Wir haben gerade Fahrt aufgenommen, da hört man schon seinen Bariton. „Guten Morgen, meine Damen und Herren! Wir führen heute eine Fahrgastbefragung durch. Hat jemand einen Fahrschein dabei?“ Vermutlich müssen sogar die Schwarzfahrer grinsen, aber es gibt natürlich keine. Es gibt immer nur junge Männer, die ganz sicher waren, ihr Ticket sei über mehrere Tage hinweg auch in der Gegenrichtung gültig, und denen er das erhöhte Beförderungsentgelt dann so gütig und gründlich erklärt, dass alle lieb sind.
Er ist schon eine Marke, unser Zugbegleiter in der Tiefebene. Ein stattlicher Mann Mitte fünfzig, mit leicht künstlerisch gewellten grauen Haaren, die er auf Kragenlänge trägt, mit der Charaktermiene eines altrömischen Deklamators, hinter der sich die Durchsetzungsfähigkeit eines Terminators charmant verbirgt. Über letztere verfügt auch seine zierliche blonde Kollegin, die aussieht wie kurz nach dem Abi, aber nur solange, bis mal eine angezechte Halbstarkenrunde nicht nur lärmt, sondern verstohlen zu rauchen beginnt.

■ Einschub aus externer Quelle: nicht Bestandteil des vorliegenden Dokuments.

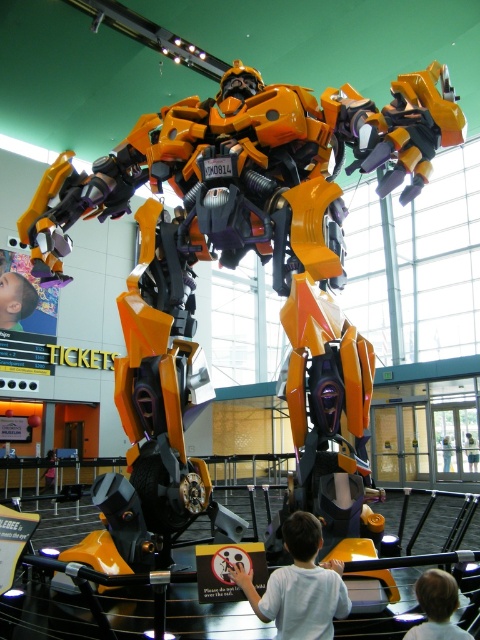 Question: Which point is farther to the camera?

Choices:
 (A) smooth skin child at lower right
 (B) white matte shirt at lower center

Answer: (B)

Question: Does white matte shirt at lower center have a greater width compared to smooth skin child at lower right?

Choices:
 (A) yes
 (B) no

Answer: (A)

Question: Which object is closer to the camera taking this photo?

Choices:
 (A) white matte shirt at lower center
 (B) smooth skin child at lower right

Answer: (B)

Question: Can you confirm if white matte shirt at lower center is wider than smooth skin child at lower right?

Choices:
 (A) yes
 (B) no

Answer: (A)

Question: Which object is farther from the camera taking this photo?

Choices:
 (A) white matte shirt at lower center
 (B) smooth skin child at lower right

Answer: (A)

Question: Does white matte shirt at lower center appear on the left side of smooth skin child at lower right?

Choices:
 (A) yes
 (B) no

Answer: (A) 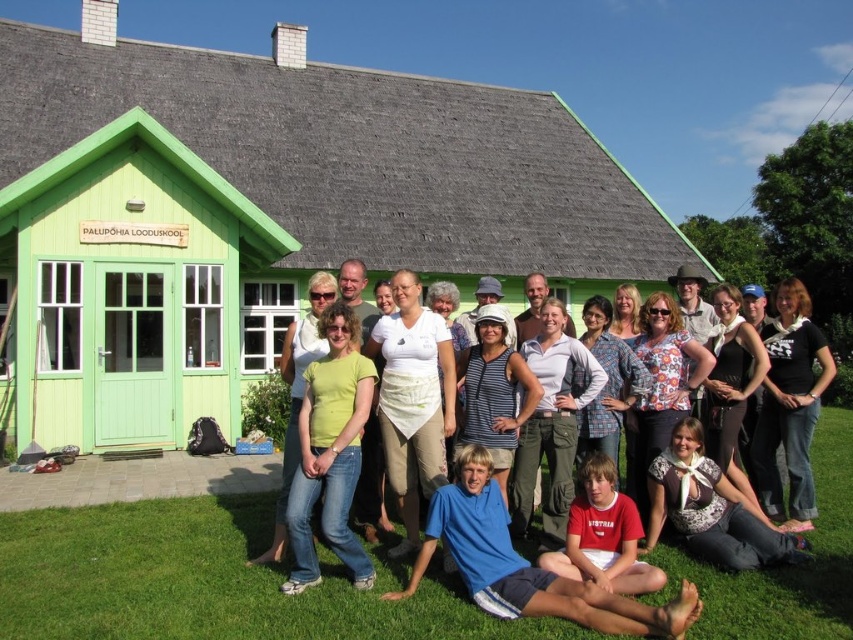 Is green grass at lower center thinner than red cotton shirt at lower center?

In fact, green grass at lower center might be wider than red cotton shirt at lower center.

Is point (767, 579) in front of point (601, 564)?

No, (767, 579) is behind (601, 564).

Identify the location of green grass at lower center. This screenshot has height=640, width=853. (207, 580).

Is green wooden hut at center behind white cotton shirt at center?

Yes, it is behind white cotton shirt at center.

Which is more to the right, green wooden hut at center or white cotton shirt at center?

white cotton shirt at center

Find the location of a particular element. This screenshot has width=853, height=640. green wooden hut at center is located at coordinates (260, 214).

Based on the photo, between green wooden hut at center and green grass at lower center, which one has less height?

Standing shorter between the two is green grass at lower center.

Can you confirm if green wooden hut at center is positioned to the left of green grass at lower center?

Indeed, green wooden hut at center is positioned on the left side of green grass at lower center.

Describe the element at coordinates (260, 214) in the screenshot. I see `green wooden hut at center` at that location.

Where is `green wooden hut at center`? green wooden hut at center is located at coordinates (260, 214). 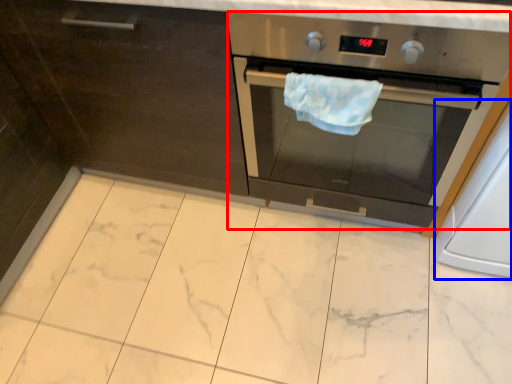 Question: Which point is further to the camera, home appliance (highlighted by a red box) or appliance (highlighted by a blue box)?

Choices:
 (A) home appliance
 (B) appliance

Answer: (B) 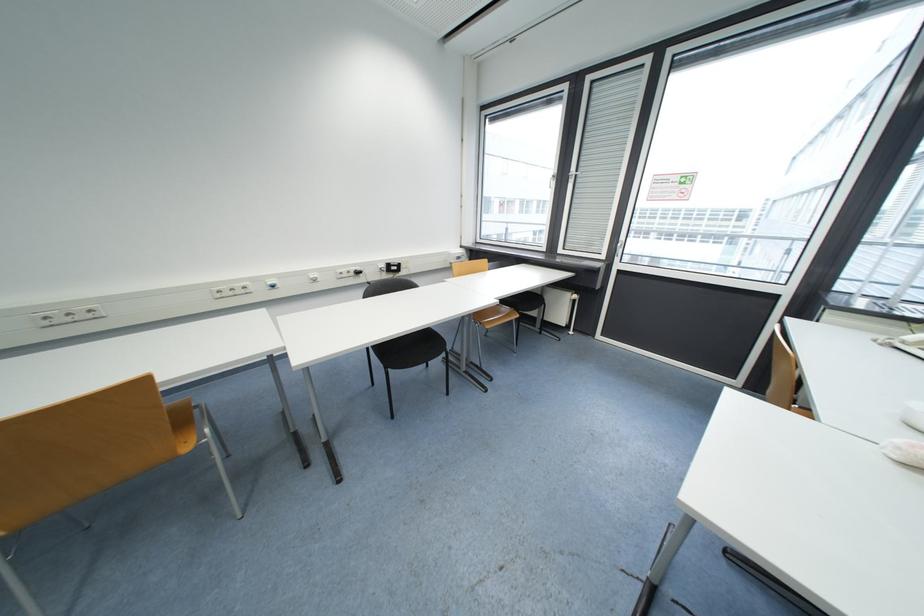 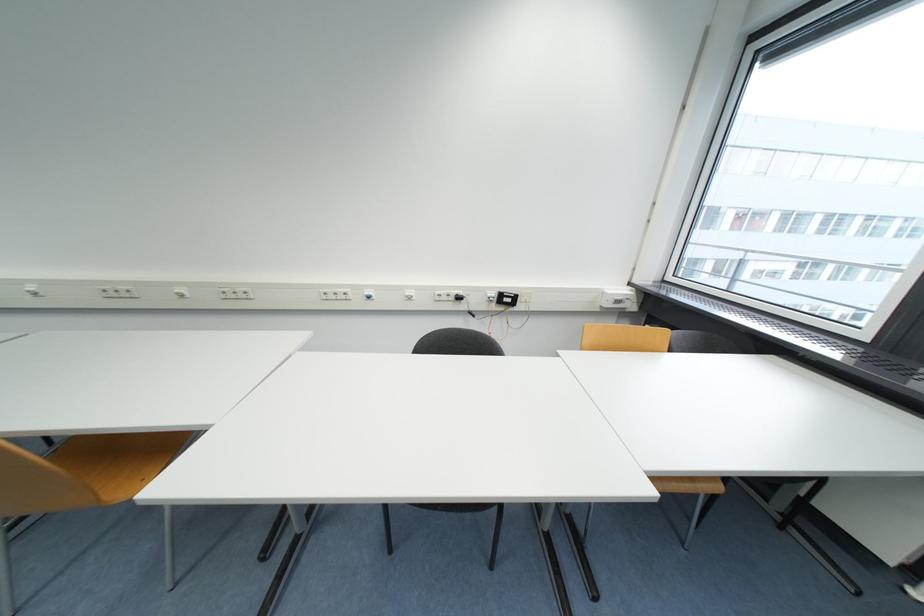 Question: The camera is either moving clockwise (left) or counter-clockwise (right) around the object. The first image is from the beginning of the video and the second image is from the end. Is the camera moving left or right when shooting the video?

Choices:
 (A) Left
 (B) Right

Answer: (B) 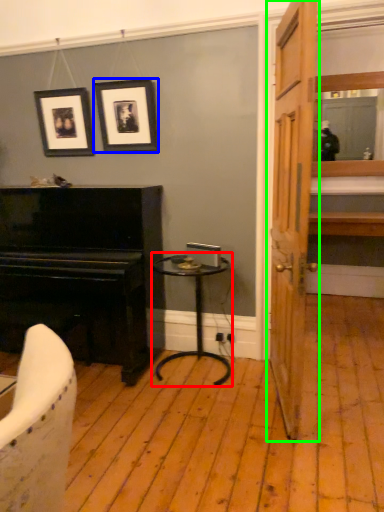 Question: Based on their relative distances, which object is farther from table (highlighted by a red box)? Choose from picture frame (highlighted by a blue box) and door (highlighted by a green box).

Choices:
 (A) picture frame
 (B) door

Answer: (A) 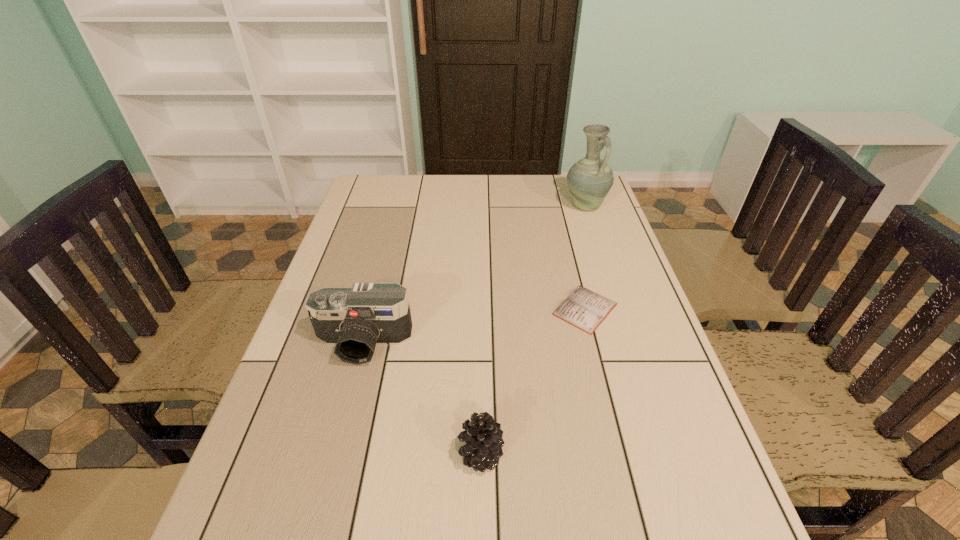 At what (x,y) coordinates should I click in order to perform the action: click on the farthest object. Please return your answer as a coordinate pair (x, y). This screenshot has height=540, width=960. Looking at the image, I should click on (589, 180).

Identify the location of pitcher. (589, 180).

Identify the location of camera. The width and height of the screenshot is (960, 540). pyautogui.click(x=355, y=319).

Where is `the nearest object`? This screenshot has width=960, height=540. the nearest object is located at coordinates coord(483,438).

The height and width of the screenshot is (540, 960). I want to click on the third tallest object, so click(x=483, y=438).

Sie ist leise, gelassen und glasklar, wenn sie als Alternative zum Sofortausstieg das Erscheinen der Polizei am nächsten Bahnhof vorschlägt. Da ziehen es die Ertappten dann doch vor, in Hodenhagen den Zug zu verlassen, von wo man sich bis nach Walsrode ja durchaus noch zu Fuß durchschlagen kann. Ja, diese Strecke ist es, auf der ich unterwegs bin durch Arno Schmidt´s Own Country, von Walsrode nach Hannover und zurück. Ich kenne sie schon seit dem vorigen Jahrhundert, als keineswegs alles besser war als heute. Damals rumpelten ungut riechende, rostende Altwagen der DB von einer Milchkanne zur andern.
„Erixx, der Heidesprinter“, wie sich der saubere, blaue Zug nach jeder Abfahrt selbst vorstellt, mit der melodischen Stimme eines rosigen Jungdiakons, lässt hingegen Hademstorf und Eickeloh aus (zum Trost für alle von da: ich muss ab Walsrode auch noch 9 km fahren!) und verspätet sich nur, wenn ihm die DB in den Weg gerät, um Hannover oder um Buchholz herum. Das verschärft sich dann, weil sich die Erixxe von Norden und von Süden nur in Hodenhagen (es heißt nun mal so; in Franken gibt es Dörfer wie “Würgau” und “Göring”, also bitte!) kreuzen können. Aber wenn man mal 20 Minuten zu spät in Hannover ankommt, hat der Anschluss-ICE sowieso 30 Minuten Verspätung…
Der Deklamator versorgt seine verblüfften Gäste dabei auch gern mal mit Erfrischungstüchern und Bonbons. Nur die bräsigen Büromänner, die ab Mellendorf in die Landeshauptstadt fahren, lehnen das ab. Es passt einfach nicht in ihre Überzeugung, dass die Welt erst schön wird, wenn man in Rente geht. Und die Pointe? Ersatzlos gestrichen zugunsten zweier Forderungen: Keine Altersteilzeit für den Deklamator, und Halbstundentakt ab sofort!